Question

Solve the system of inequalities graphically:

$x-2y\le 3,3x+4y\ge 12,x\ge 0,y\ge 1$

Answer 1

First we solve $x-2y\le 3$

Lets first draw graph of

$x-2y=3$

Putting $x=0$ in (1)

$0-2y=3$

$-2y=3$

$y=\frac{3}{-2}$

$y=-1.5$

Putting $y=0$ in (1)

$x-2\left(0\right)=3$

$x-0=3$

$x=3$

$\begin{array}{ccc}x& 0& 3\\ y& -1.5& 0\end{array}$

Points to be plotted are

$(0,-1.5)$ and $(3,0)$ to get figure $1$.

Checking for $(0,0)$

Putting $x=0$, $y=0$

$x-2y\le 3$

$0-2\left(0\right)\le 3$

$0\le 3$

Which is true.
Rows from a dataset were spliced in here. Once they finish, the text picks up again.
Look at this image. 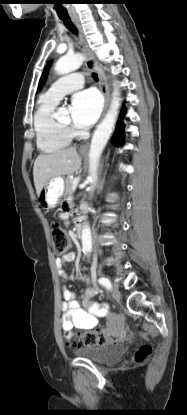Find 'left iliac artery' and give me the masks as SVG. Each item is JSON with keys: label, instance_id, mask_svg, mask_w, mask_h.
I'll return each mask as SVG.
<instances>
[{"label": "left iliac artery", "instance_id": "1", "mask_svg": "<svg viewBox=\"0 0 187 415\" xmlns=\"http://www.w3.org/2000/svg\"><path fill=\"white\" fill-rule=\"evenodd\" d=\"M99 283H100L101 285H103L104 287H106L108 290H110V289H111V287H112L111 282L109 281V279H107V278H105V277H101V278L99 279Z\"/></svg>", "mask_w": 187, "mask_h": 415}]
</instances>
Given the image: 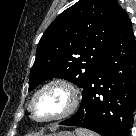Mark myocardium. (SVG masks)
<instances>
[{
  "instance_id": "obj_1",
  "label": "myocardium",
  "mask_w": 136,
  "mask_h": 136,
  "mask_svg": "<svg viewBox=\"0 0 136 136\" xmlns=\"http://www.w3.org/2000/svg\"><path fill=\"white\" fill-rule=\"evenodd\" d=\"M60 88L62 89L67 97H68V102L66 107L64 108L63 111H61L60 113H58L57 115H54L52 117H48V118H38L35 116L34 112H33V105L35 103L36 98L43 93L44 91L50 89V88ZM79 102H80V95H79V91L78 89L69 81L65 80V79H52L46 83H44L40 88H38L35 93L33 94L29 105H28V110L30 112L31 117L37 121V122H41V123H49V122H55V121H59L62 119H65L67 117H69L70 115H72L76 109L79 106Z\"/></svg>"
}]
</instances>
Hence origin lies in plane $x-2y\le 3$

So, we shade left of line.

Now we solve $3x+4y\ge 12$

Lets first draw graph of

$3x+4y=12$

Putting $x=0$ in (1)

$3\left(0\right)+4y=12$

$0+4y=12$

$4y=12$

$y=\frac{12}{4}$

$y=3$

Putting $y=0$ in (1)

$3x+4\left(0\right)=12$

$3x+0=12$

$3x=12$

$x=\frac{12}{3}$

$x=4$

$\begin{array}{ccc}x& 0& 4\\ y& 3& 0\end{array}$

Points to be plotted are

$(0,3),(4,0)$ to get figure $2$.

checking for $(0,0)$

Putting $x=0,y=0$

$3+4y\ge 12$

$3\left(0\right)+2\left(0\right)\ge 12$

$0\ge 12$

which is false.

Hence, origin does not lie in plane $3x+2y>6$

So, we shade rights side of line.

Also $y\ge 1$

So, for all values $x$

$\begin{array}{cccc}x& 0& -1& 4\\ y& 1& 1& 1\end{array}$

Points to be plotted are

$(0,1),(-1,1),(4,1)$ to get figure $3$.

Also $x\ge 0$

So, the shaded region will lie on the right side of y-axis

Hence the shaded region represents the given inequality.